Now here they were in the office, and I had no new information for them.
Walter's cries again reach my ears, calling me back to the present.
"He wouldn't let me take his blood pressure," the Medical Assistant explains, handing me the chart. "I barely got him weighed and measured."
I accept the record and step into the exam room where Walter waits with his parents.
After a brief greeting, I launch into an explanation of my failed attempts to find any helpful information regarding the use of midazolam in autistic children. The parents listen intently as best they can over Walter's bleating cries. Once again the father recaps the salient points of the incident that had occurred at the dentist's office, when Walter seemed to wake up.
I suggest to Walter's parents that they consider getting a second opinion from another neurologist. To my delight, Walter's mother informs me that she has already taken steps to do just that.

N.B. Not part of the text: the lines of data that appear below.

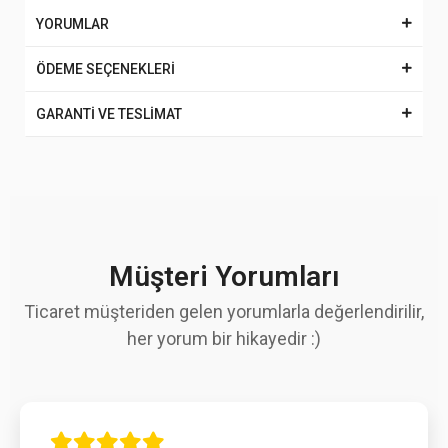
YORUMLAR
ÖDEME SEÇENEKLERİ
GARANTİ VE TESLİMAT
Müşteri Yorumları
Ticaret müşteriden gelen yorumlarla değerlendirilir,
her yorum bir hikayedir :)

"Excellent," I say. "Now, let's see if we can have a look at Walter today."
I pull my stethoscope from my shoulders and quietly approach the boy where he struggles in his father's arms. Slowly I begin to speak to him, modulating my voice in soft tones, explaining that I am going to listen to his chest, that it won't hurt, that it will be all right, everything will be fine.
And now a curious thing happens: Walter stops bleating and looks at my face. I notice his eyes: clear and dark and deep. For some reason, he doesn't look away; he seems to fixate on my voice.
I show him the stethoscope, encourage him to touch it, gently place it on his chest. He recoils a bit, and then sits quietly in his father's lap as I move the diaphragm back and forth over his chest and back.
Afterward I praise Walter for how well he has done. I continue to talk to him as I move through the remainder of the exam. Walter allows me to feel his belly and neck, to look into his ears and examine his teeth. His eyes, clear and dark and deep, follow my movements. I finish the examination and step back into the hushed silence that now permeates the tiny room.
Then Walter's father speaks: "Can we rent you for the hour, Doc? How does $500,000 sound for one hour on Sunday afternoon?"
I chuckle, not knowing how to respond, and then I say: "Well, that's even more than Bob Costas makes for covering the Olympics."
Clearly his parents are astounded at Walter's response; I am too. I can offer no explanation for what has taken place. No medication has been administered, only the sound of my voice seems to have stirred something within him.
I recall the opening lines in Thomas Wolfe's rambling novel Look Homeward, Angel:
"In her dark womb we did not know our mother's face; from the prison of her flesh have we come into the unspeakable and incommunicable prison of this earth.
"Which of us has not remained forever prison-pent? Which of us is not forever a stranger and alone?
"Remembering speechlessly we seek the great forgotten language, the lost lane-end into heaven, a stone, a leaf, an unfound door.
"O lost, and by the wind grieved, ghost, come back again."
Walter's response has been an awakening of sorts for all of us.